Apache Kyuubi & Celeborn (Incubating) helps Spark embrace cloud native

This article is compiled from the sharing of Pan Cheng, software engineer of Netease Shufan, at ASF CommunityOverCode Asia 2023 (Beijing). The content of this article is mainly: 1) The benefits and challenges of Spark cloud native; 2) How to build a unified Spark task gateway based on Apache Kyuubi; 3) How to build Shuffle Service based on Apache Celeborn (Incubating); 4) NetEase’s support for Spark on other aspects Improvements to Kubernetes schemes.

In the past few years, NetEase has made great explorations in the field of big data cloud native.
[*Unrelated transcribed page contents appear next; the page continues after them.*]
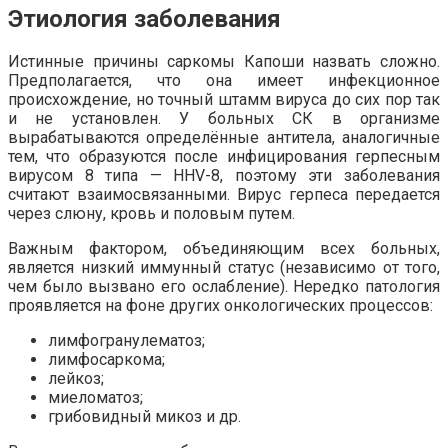
Этиология заболевания
Истинные причины саркомы Капоши назвать сложно.
Предполагается, что она имеет инфекционное
происхождение, но точный штамм вируса до сих пор так
и не установлен. У больных СК в организме
вырабатываются определённые антитела, аналогичные
тем, что образуются после инфицирования герпесным
вирусом 8 типа — HHV-8, поэтому эти заболевания
считают взаимосвязанными. Вирус герпеса передается
через слюну, кровь и половым путем.
Важным фактором, объединяющим всех больных,
является низкий иммунный статус (независимо от того,
чем было вызвано его ослабление). Нередко патология
проявляется на фоне других онкологических процессов:
лимфогранулематоз;
лимфосаркома;
лейкоз;
миеломатоз;
грибовидный микоз и др.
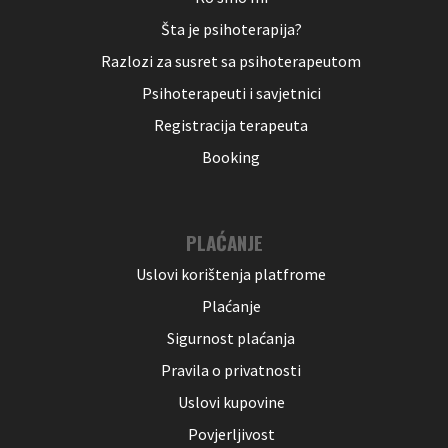
Šta je psihoterapija?
Razlozi za susret sa psihoterapeutom
Psihoterapeuti i savjetnici
Registracija terapeuta
Booking
PLAĆANJE
Uslovi korištenja platfrome
Plaćanje
Sigurnost plaćanja
Pravila o privatnosti
Uslovi kupovine
Povjerljivost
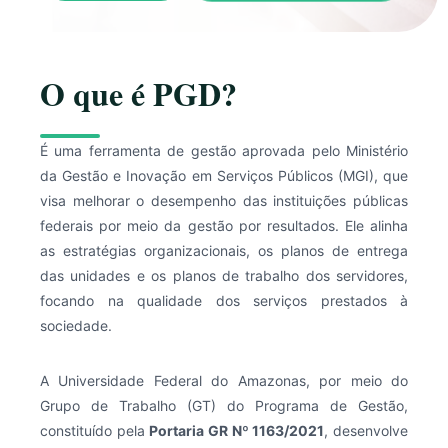
O que é PGD?
É uma ferramenta de gestão aprovada pelo Ministério
da Gestão e Inovação em Serviços Públicos (MGI), que
visa melhorar o desempenho das instituições públicas
federais por meio da gestão por resultados. Ele alinha
as estratégias organizacionais, os planos de entrega
das unidades e os planos de trabalho dos servidores,
focando na qualidade dos serviços prestados à
sociedade.
A Universidade Federal do Amazonas, por meio do
Grupo de Trabalho (GT) do Programa de Gestão,
constituído pela
Portaria GR Nº 1163/2021
, desenvolve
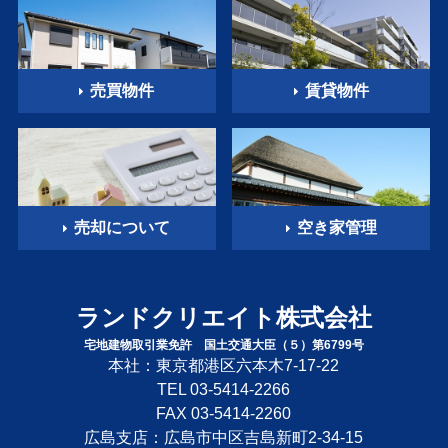
売買物件
賃貸物件
売却について
空き家管理
ランドクリエイト株式会社
宅地建物取引業免許 国土交通大臣（５）第6799号
本社：東京都港区六本木7-17-22
TEL
03-5414-2266
FAX 03-5414-2260
広島支店：広島市中区吉島新町2-34-15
This article focuses on how to build an enterprise-level Spark on Kubernetes cloud-native offline computing platform based on open source technologies such as Apache Kyuubi & Celeborn, including technology selection, architecture design, lessons learned, defect improvement, cost reduction and efficiency increase, etc. research results in this field.

01 Benefits and Challenges of Spark on Kubernetes

Apache Spark, as the de facto standard in the field of big data offline computing, is widely used in NetEase's internal and commercial products such as data centers. At present, Spark on YARN is the most mainstream and mature usage method in the industry, but with the popularity of cloud native technology represented by Kubernetes, Spark on K8s is being favored by more and more users.

Netease has been exploring Spark on K8s technology since 2018. Compared with Spark on YARN, Spark on K8s has significant advantages in many aspects; at the same time, as a relatively new technology, it is not as complete as Spark on YARN in some aspects. Let's make a simple comparison of some of the more critical parts:

In terms of isolation, thanks to the support of container technology, Spark on K8s has significant advantages over the YARN process-level job isolation mechanism. On the one hand, containerization greatly simplifies the dependency management of Spark jobs, especially the isolation of Python dependencies and dynamic link libraries; at the same time, containerization cooperates with the cgroup mechanism to restrict job resources more strictly and finely.

In resource management strategies at the cluster level, applications often do not use 100% of the resources they apply for. Oversubscription is a common strategy to improve cluster resource utilization. Taking CPU as an example, YARN can set the ratio of vCore to physical Core at the cluster level, that is, the CPU oversubscription ratio, but K8s can support job-level CPU oversubscription ratio; tasks in the cluster have different CPU utilization rates , for many IO-heavy jobs represented by data transmission, setting a higher CPU oversubscription ratio can greatly save CPU resources.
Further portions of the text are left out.